An Australian study has shown that small media in the form of posters have little or no impact on behaviour amongst those already exposed to a message by other means. Men who had reported unprotected sex were randomised either to a cognitive behavioural intervention, to receive copies once a month of posters judged by the researchers to be good examples of gay men's safer sex promotion, or to a control group which received no intervention. Participants were asked to record their reactions to the material, and also their sexual behaviour during the follow–up period. Those randomised to the poster group reported that they found the posters attractive and that the posters put across the safer sex message effectively, yet reported little or no change in levels of unprotected sex during the follow–up period in comparison with the no–intervention control group.
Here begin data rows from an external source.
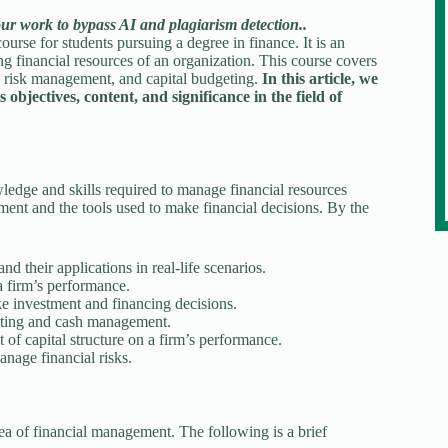
our work to bypass AI and plagiarism detection..
se for students pursuing a degree in finance. It is an
ng financial resources of an organization. This course covers
ng, risk management, and capital budgeting.
In this article, we
bjectives, content, and significance in the field of
ledge and skills required to manage financial resources
nment and the tools used to make financial decisions. By the
 their applications in real-life scenarios.
 a firm’s performance.
e investment and financing decisions.
asting and cash management.
 of capital structure on a firm’s performance.
nage financial risks.
ea of financial management. The following is a brief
In contrast, the cognitive intervention group reported a much lower rate of unprotected sex (Gold).
Such findings are problematic because of the resources allocated to the development of small media interventions. They are seen as the core of AIDS education because they are low–budget and because they can slot into many other programmes of work, such as outreach or peer education.
An effective small media intervention is likely to have the following characteristics:
- Cultural sensitivity to the idioms and styles of the target audience.
- Visual impact, attractiveness.
- Tailored to the educational level of the target audience.
- The target audience has repeated exposures to the intervention.
Given these characteristics, it is amazing how many small media interventions in the HIV prevention field ignore fundamental rules of marketing and advertising, and how rarely professionals in the fields of copywriting and marketing are employed to develop such materials. This is not a consequence of budgetary restrictions, by and large, but of a failure to appreciate that health communications are no different from other forms of marketing or PR. This is not an argument for turning HIV prevention over to advertising agencies, but for allowing the finished product to be created by communications professionals rather than a committee.
References
Gold R: AIDS education: has it gone wrong? National AIDS Bulletin, March 1996.